NIC: Intel 82599 NIC, Intel 82576 NIC

It needn't reload VF driver in hot-plug case when using an old kernel.
It's a regression in kernel. (commits are in kvm.git and qemu-kvm.git tree)
kvm      + qemu-kvm =result
37e41afa + 28c3a9b1 =bad
322728e5 + 28c3a9b1 =good

Note:
1. When assigning a VF in qemu-kvm command line (not hot-plug), VF can work fine after boot-up.
2. It's easier to reproduce this in guest with 512/1024MB memory and 1/2 vCPUs.
3. Can't always reproduce with 2048MB and 2vCPUs. (Not very stable.)

Reproduce steps:
----------------
1.start up a host with kvm
2.qemu-system-x86_64 -m 512 smp 2 –net none –hda /root/rhel6u3.img
3.switch to qemu monitor  (ctrl+Alt+2)
4.device_add pci-assign,host=02:10.0,id=mynic   (02:10.0 is VF's BDF number.)
5.switch to guest  (ctrl+Alt+1)
6.check network of the VF.  (it can't work)
7. remove VF driver in guest ('rmmod igbvf')
8. re-probe VF driver in guest ('modprobe igbvf')
9. check network of the VF. (It should work this time.)


Current result:
----------------
The VF cannot work in the guest by default.
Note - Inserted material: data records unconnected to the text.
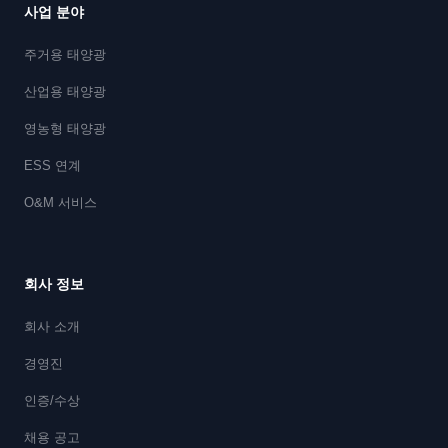
사업 분야
주거용 태양광
산업용 태양광
영농형 태양광
ESS 연계
O&M 서비스
회사 정보
회사 소개
경영진
인증/수상
채용 공고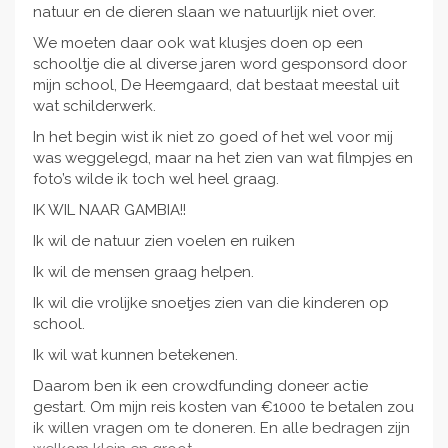
natuur en de dieren slaan we natuurlijk niet over.
We moeten daar ook wat klusjes doen op een
schooltje die al diverse jaren word gesponsord door
mijn school, De Heemgaard, dat bestaat meestal uit
wat schilderwerk.
In het begin wist ik niet zo goed of het wel voor mij
was weggelegd, maar na het zien van wat filmpjes en
foto’s wilde ik toch wel heel graag.
IK WIL NAAR GAMBIA!!
Ik wil de natuur zien voelen en ruiken
Ik wil de mensen graag helpen.
Ik wil die vrolijke snoetjes zien van die kinderen op
school.
Ik wil wat kunnen betekenen.
Daarom ben ik een crowdfunding doneer actie
gestart. Om mijn reis kosten van €1000 te betalen zou
ik willen vragen om te doneren. En alle bedragen zijn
Need to re-load VF driver in guest.

Expected result:
----------------
VF works well in the guest by default after hot-plug.
Comment 1 Alex Williamson 2012-09-14 16:24:11 UTC
The steps to reproduce don't indicate what you've done in the host to prepare the device.  Is igbvf loaded in the host?  Is the vf attached to igbvf or pci-stub or nothing?  Can we narrow down the kvm.git commit range at all?  The one provided is over 12k commits covering v3.4-rc3 to v3.5-rc6.  Thanks
Comment 2 Jay Ren 2012-09-20 03:36:31 UTC
(In reply to comment #1)
> The steps to reproduce don't indicate what you've done in the host to prepare
> the device.  Is igbvf loaded in the host?  
No, I don't load igbvf driver in host.

>Is the vf attached to igbvf or pci-stub or nothing?  
VF is attached to 'pci-stub' in host.

>Can we narrow down the kvm.git commit range at all?  The
> one provided is over 12k commits covering v3.4-rc3 to v3.5-rc6.  Thanks
I did more testing.
Do you remember the bug #43328 ( VT-d/SR-IOV totally doesn't work in guest)?
Just use your fix commit for that bug, I'll meet this hot-plug issue.
Is there a chance your patch fixed one bug but introduced another one? :)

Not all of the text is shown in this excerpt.